Tuesday, January 26, 2021

2020, The Year Without Movies

2020 - a year of masks, not movies.
The last movie I saw in a theater was Onward back in March of 2020. It was spring break for my college freshman, who had brought a friend home for the holiday, and that week we were also finally closing on the sale of our old house, six months after moving into our new one across town. It should have been a celebratory week, but instead the pandemic loomed over us. The small talk at the closing was all about the virus, but in vague terms; nobody had really grasped what was about to happen. We had been to our usual theater earlier that week to see Onward with the kids, but it was never crowded there, and I didn't really think about it. By March 12th, when we closed on the sale and went out to dinner to mark the occasion, I was suddenly terribly aware of how crowded the restaurant was and for the first time felt a sense of panic about other people that has now become all too familiar. By the end of the week we were making a headlong rush back to the college in Florida to clear out the kids' dorms because the school was shutting down.

I haven't been inside a movie theater or a restaurant since then, and I don't know when I'll be back. The restaurant is still there - we've enjoyed their curbside service several times - but the movie theater is gone. I haven't driven by the spot where they're now demolishing it, but I feel its absence. I wonder what the friendly ticket seller we always chatted with is doing now. I hope she found another job before they officially closed the place and sold it. There are other theaters in town, farther from our house and more expensive, but I have no idea when I'll consider going to one of them. Vaccination is probably still months away for me, and by then, who knows what will be happening with all these new variants of the virus?

One of the last movie days with the retirement community.

2020 was a long year for a lot of reasons, but among the things we've lost are the movies. I don't mean streaming, of course.
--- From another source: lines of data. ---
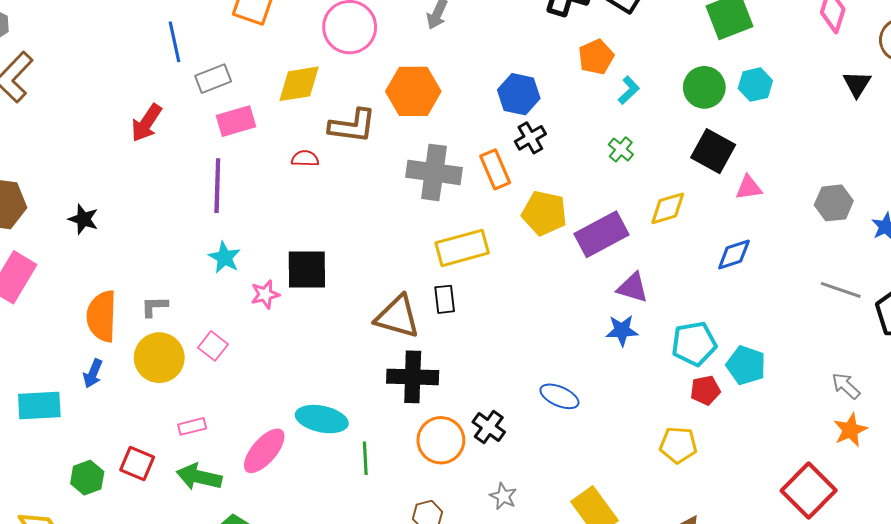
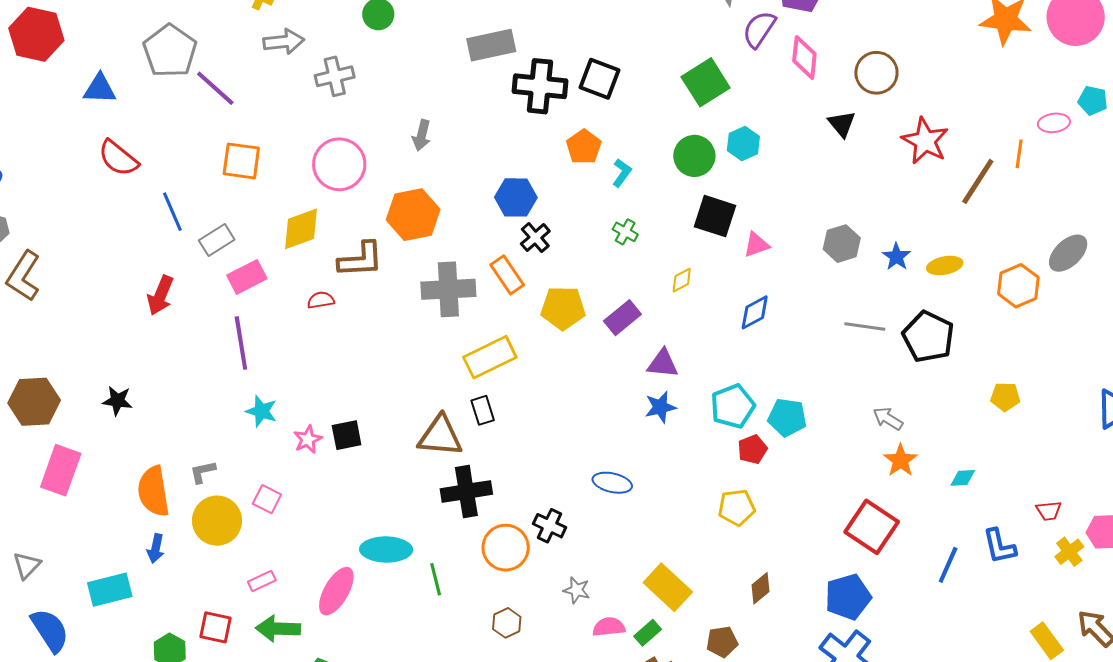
yellow diamond: (668, 208) -> (682, 280), size x0.7
purple rectangle: (602, 234) -> (622, 318), size x0.7
black square: (307, 269) -> (347, 435), moved, size x0.7

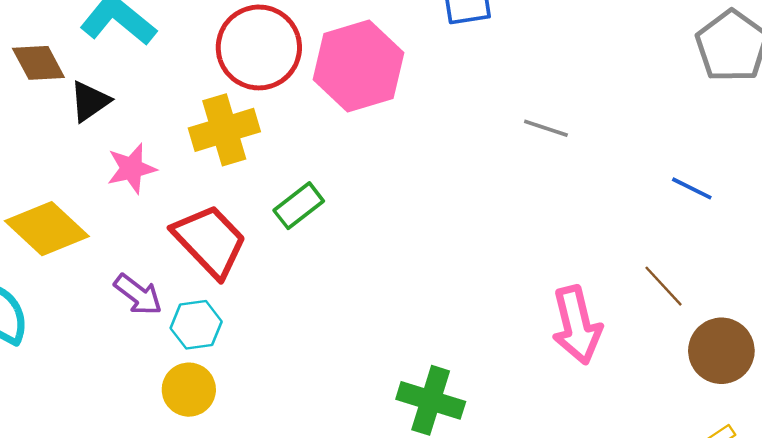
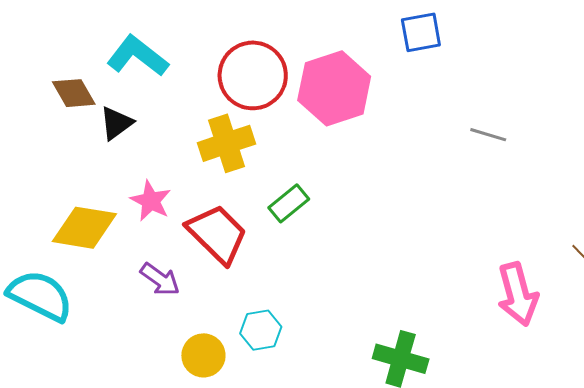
pink star: (132, 168) -> (151, 201), moved, turned -30
yellow diamond: (47, 229) -> (84, 228), turned -32
cyan hexagon: (196, 325) -> (261, 330), moved

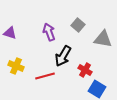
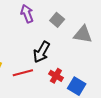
purple arrow: (49, 32) -> (27, 14), moved
red cross: (85, 70) -> (56, 76), moved

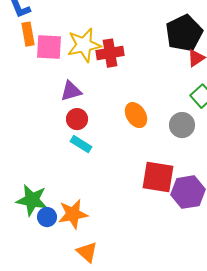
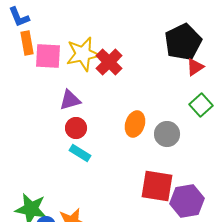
red cross: (110, 53) -> (109, 62), turned -36
orange ellipse: (136, 115) -> (135, 124), turned 50
gray circle: (182, 125) -> (167, 134), moved

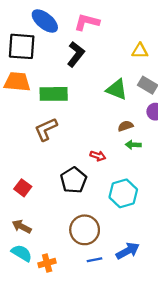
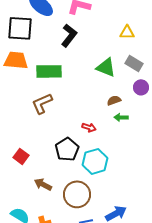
cyan hexagon: (123, 193) -> (95, 161), moved
brown arrow: (22, 227) -> (43, 184), moved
The streaming services had a banner year, and right now they're betting on another one. What we lost was the communal experience of movies that happens in a theater when people who might have nothing else in common gather to laugh, cry, scream, and shout at flickering images on a big screen. Somehow that seems even more precious when I consider the broken, divided state of our nation. We had movies in the Great Depression and World War II to see us through the dark days. They lifted spirits, brought people together, and showed us how to be resilient and brave. In 2020, when we really needed that experience more than most of us could remember, we couldn't have it. All of my film programs with lifetime learners and retirement communities were suspended indefinitely as the virus locked us down. The movie theaters closed, some forever. We had to watch our movies by ourselves, at home, and it isn't the same. 

Some of the new releases have been delayed again and again, waiting for the expected return to normalcy. Others were dropped to streaming services instead, either to lure new subscribers or to get some return on the investment through premiere access fees. Many movies that were in development had to shut down, which means the impact of the pandemic will be felt for years to come. Right now, as we complete the first month of 2021, we really don't know when movies or moviegoers will return. We don't actually know IF they will return, either. It's possible that the future will always be different from the past we've left behind. Perhaps I'll look at this blog post a year from now and feel relief. Perhaps I'll read it and laugh ironically at my naivete. Only time will tell.

I've missed the movies this last year. I've missed the people I shared classic movies with at the library and the retirement community. I've missed being able to think about movies and write about them, but the pandemic and the upheaval in the country have fractured my attention into sharp bits of crisis all coming down like glass. I'll post my 2020 review of films watched soon, but my comforts this last year were more cinematic popcorn than brain food. We'll see if 2021 restores our collective sanity.